Et Maurice a aussi réussi à me connaitre, à découvrir qui j’étais. Il y a une confiance qui s’est installée et il a commencé à me donner des rôles du répertoire. L’un des premiers grands rôles que j’ai dansés, ce fut l’Élu dans Le Sacre du Printemps. C’était tout de suite des gros challenges que j’ai su relever parce que Maurice Béjart était là pour me guider. Gil Roman aussi. Par exemple pour Le Presbytère, le danseur qui avait créé le rôle partait et il avait une vraie ressemblance physique avec Freddie Mercury.
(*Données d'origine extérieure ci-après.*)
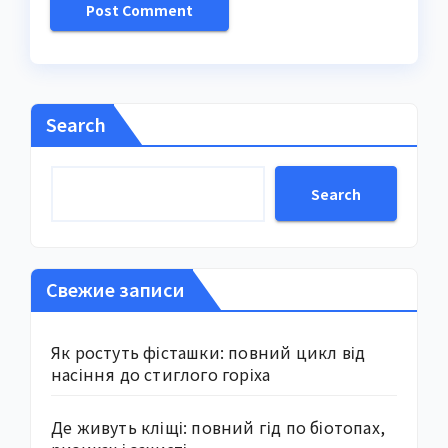
Search
Search
Свежие записи
Як ростуть фісташки: повний цикл від
насіння до стиглого горіха
Де живуть кліщі: повний гід по біотопах,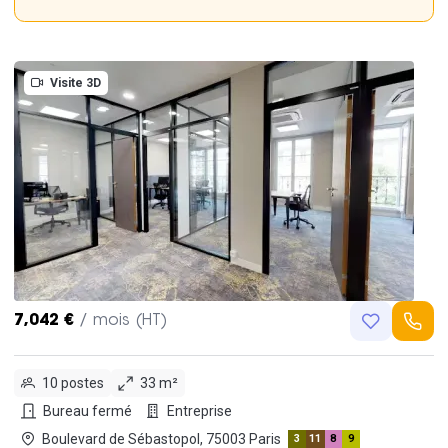
Visite 3D
7,042 €
/ mois (HT)
10 postes
33 m²
Bureau fermé
Entreprise
Boulevard de Sébastopol, 75003 Paris
3
11
8
9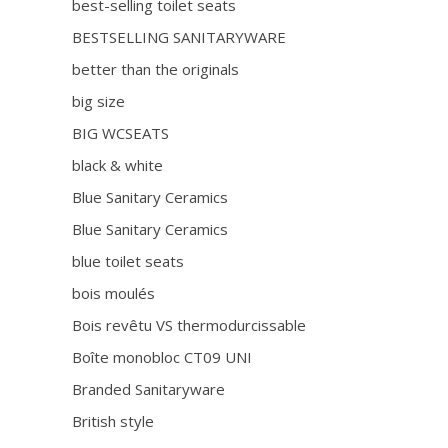
best-selling toilet seats
BESTSELLING SANITARYWARE
better than the originals
big size
BIG WCSEATS
black & white
Blue Sanitary Ceramics
Blue Sanitary Ceramics
blue toilet seats
bois moulés
Bois revêtu VS thermodurcissable
Boîte monobloc CT09 UNI
Branded Sanitaryware
British style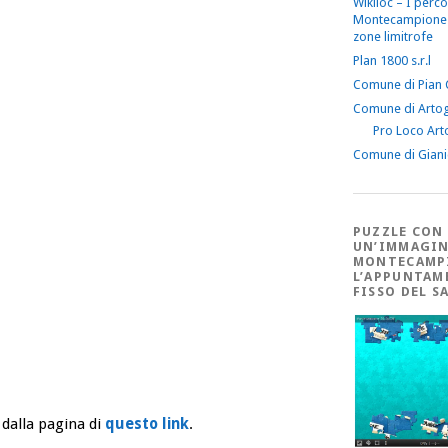
Wikiloc – I perco
Montecampione 
zone limitrofe
Plan 1800 s.r.l
Comune di Pian
Comune di Arto
Pro Loco Art
Comune di Gian
PUZZLE CON
UN’IMMAGIN
MONTECAMP
L’APPUNTAM
FISSO DEL S
 dalla pagina di
questo link
.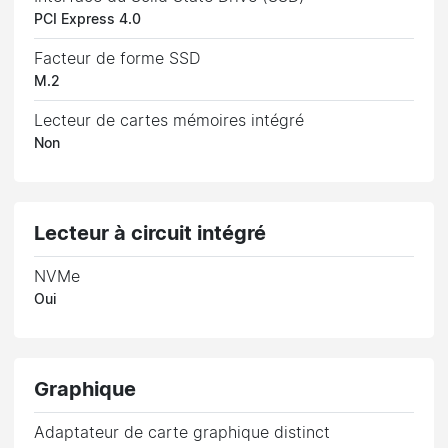
PCI Express 4.0
Facteur de forme SSD
M.2
Lecteur de cartes mémoires intégré
Non
Lecteur à circuit intégré
NVMe
Oui
Graphique
Adaptateur de carte graphique distinct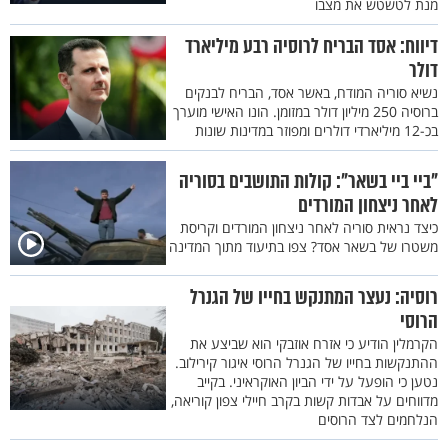
מנת לטשטש את מצבו
דיווח: אסד הבריח לרוסיה רבע מיליארד
דולר
נשיא סוריה המודח, באשר אסד, הבריח לבנקים
ברוסיה 250 מיליון דולר במזומן. הונו האישי מוערך
בכ-12 מיליארדי דולרים ומפוזר במדינות שונות
"ביי ביי בשאר": קולות התושבים בסוריה
לאחר ניצחון המורדים
כיצד נראית סוריה לאחר ניצחון המורדים וקריסת
משטרו של בשאר אסד? צפו בתיעוד מתוך המדינה
רוסיה: נעצר המתנקש בחייו של הגנרל
הרוסי
הקרמלין הודיע כי אזרח אוזבקי הוא שביצע את
ההתנקשות בחייו של הגנרל הרוסי איגור קירילוב.
נטען כי הופעל על ידי הביון האוקראיני. בקייב
מדווחים על אבדות קשות בקרב חיילי צפון קוריאה,
הנלחמים לצד הרוסים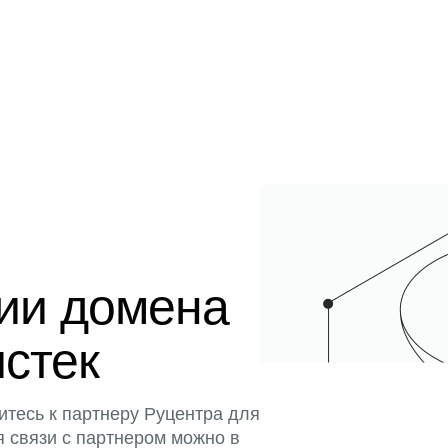
ции домена
истек
итесь к партнеру Руцентра для
я связи с партнером можно в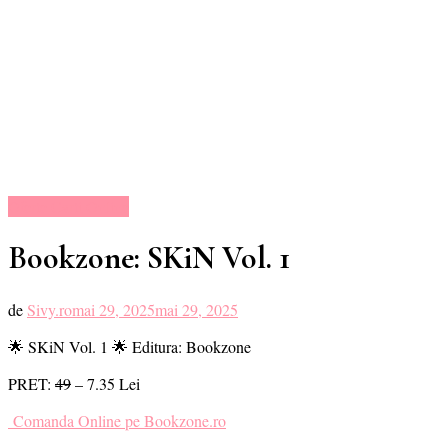
Oferte Carti Online
Bookzone: SKiN Vol. 1
de
Sivy.ro
mai 29, 2025
mai 29, 2025
🌟 SKiN Vol. 1 🌟 Editura: Bookzone
PRET:
49
– 7.35 Lei
Comanda Online pe Bookzone.ro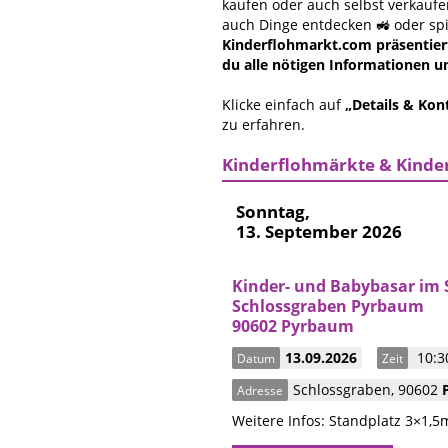
kaufen oder auch selbst verkauf
auch Dinge entdecken 🚜 oder spie
Kinderflohmarkt.com präsentiert
du alle nötigen Informationen un
Klicke einfach auf
„Details & Kon
zu erfahren.
Kinderflohmärkte & Kinde
Sonntag,
13. September 2026
Kinder- und Babybasar im 
Schlossgraben Pyrbaum
90602 Pyrbaum
13.09.2026
10:30
Datum
Zeit
Schlossgraben
,
90602
Adresse
Weitere Infos: Standplatz 3×1,5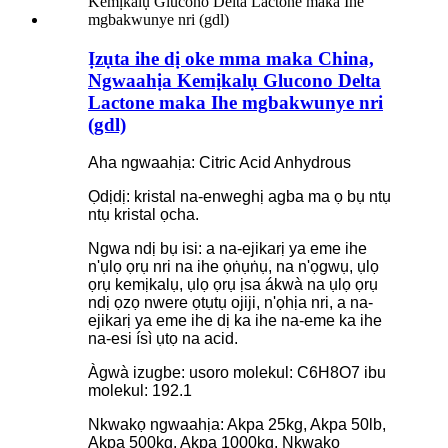
Ịzụta ihe dị oke mma maka China,
Ngwaahịa Kemịkalụ Glucono Delta
Lactone maka Ihe mgbakwunye nri
(gdl)
Aha ngwaahịa: Citric Acid Anhydrous
Ọdịdị: kristal na-enweghị agba ma ọ bụ ntụ
ntụ kristal ọcha.
Ngwa ndị bụ isi: a na-ejikarị ya eme ihe
n'ụlọ ọrụ nri na ihe ọṅụṅụ, na n'ọgwụ, ụlọ
ọrụ kemịkalụ, ụlọ ọrụ ịsa ákwà na ụlọ ọrụ
ndị ọzọ nwere ọtụtụ ojiji, n'ọhịa nri, a na-
ejikarị ya eme ihe dị ka ihe na-eme ka ihe
na-esi ísì ụtọ na acid.
Àgwà izugbe: usoro molekul: C6H8O7 ibu
molekul: 192.1
Nkwakọ ngwaahịa: Akpa 25kg, Akpa 50lb,
Akpa 500kg, Akpa 1000kg, Nkwakọ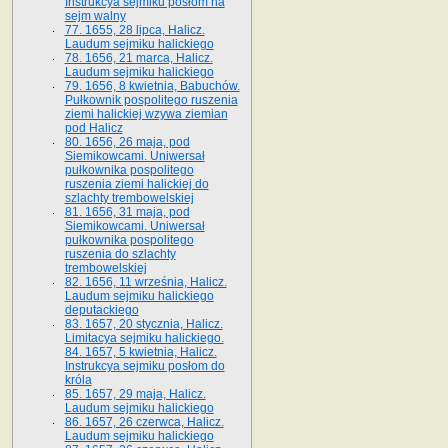
Instrukcya sejmiku posłom na
sejm walny
77. 1655, 28 lipca, Halicz.
Laudum sejmiku halickiego
78. 1656, 21 marca, Halicz.
Laudum sejmiku halickiego
79. 1656, 8 kwietnia, Babuchów.
Pułkownik pospolitego ruszenia
ziemi halickiej wzywa ziemian
pod Halicz
80. 1656, 26 maja, pod
Siemikowcami. Uniwersał
pułkownika pospolitego
ruszenia ziemi halickiej do
szlachty trembowelskiej
81. 1656, 31 maja, pod
Siemikowcami. Uniwersał
pułkownika pospolitego
ruszenia do szlachty
trembowelskiej
82. 1656, 11 września, Halicz.
Laudum sejmiku halickiego
deputackiego
83. 1657, 20 stycznia, Halicz.
Limitacya sejmiku halickiego.
84. 1657, 5 kwietnia, Halicz.
Instrukcya sejmiku posłom do
króla
85. 1657, 29 maja, Halicz.
Laudum sejmiku halickiego
86. 1657, 26 czerwca, Halicz.
Laudum sejmiku halickiego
Maurice Béjart se demandait à qui donner le rôle et c’est Gil Roman qui lui a suggéré de me distribuer et de faire autre chose du personnage. Maurice Béjart est venu me voir et m’a dit : “Je ne veux pas voir Julien le danseur mais la rock star qui est en toi !…“. J’ai regardé des photos, des vidéos de Freddie Mercury. J’aimais aussi beaucoup George Michael ou Prince et j’ai essayé de faire un mix de tout cela.
Quels sont les grands rôles qui ont compté pour vous?
Evidemment le Freddy dans Ballet for Life, Boléro. Le Sacre du Printemps aussi, qui est un ballet très physique, qui vous casse, et Maurice était très exigeant par rapport à l’interprétation. Il répétait que l’Élu du Sacre était fort physiquement mais bête ! “Et toi quand tu danses, je n’arrive pas à voir que tu es bête ! On ne voit que le joli garçon blond aux yeux bleus et je ne veux plus voir ça ! “. Et c’était difficile pour moi. J’ai adoré aussi le rôle de l’Inspecteur dans Le Concours, Ce que l’Amour me dit, Serait-ce la mort... Cela rejoint ce dont nous parlions tout à l’heure : il y a beaucoup de rôles que Jorge Donn a dansés et que j’ai récupérés. Mais j’ai toujours cherché à faire ma version.
Il y a beaucoup de rôles que Jorge Donn a dansés et que j’ai récupérés. Mais j’ai toujours cherché à faire ma version.
Danser au Béjart Ballet Lausanne, c’est être quasiment en permanence en tournée. Cela vous a pesé ou vous appréciez ces voyages perpétuels ?
J’ai grandi comme ça. Et après 25 ans de carrière dans la compagnie, quand on me demande si je suis pas fatigué de toutes ces tournées, je réponds que finalement : non ! C’est une vie que j’aime encore, qui me correspond et j’ai envie d’en profiter encore un petit peu. Je danse un peu moins qu’avant parce que je vais avoir 42 ans cette année. Si j’était à l’Opéra de Paris, ce serait l’année de ma retraite ! Je préfère faire moins mais continuer à donner le maximum et durer encore un petit peu…
Le Béjart Ballet Lausanne à l’Opéra Royal de Versailles du 8 au 11 novembre. Tous les hommes presque toujours s’imaginent de Gil Roman – Brel et Barbara et Boléro de Maurice Béjart (avec Elisabeth Ros les 8 et 10 novembre et Julien Favreau les 9 et 11 novembre.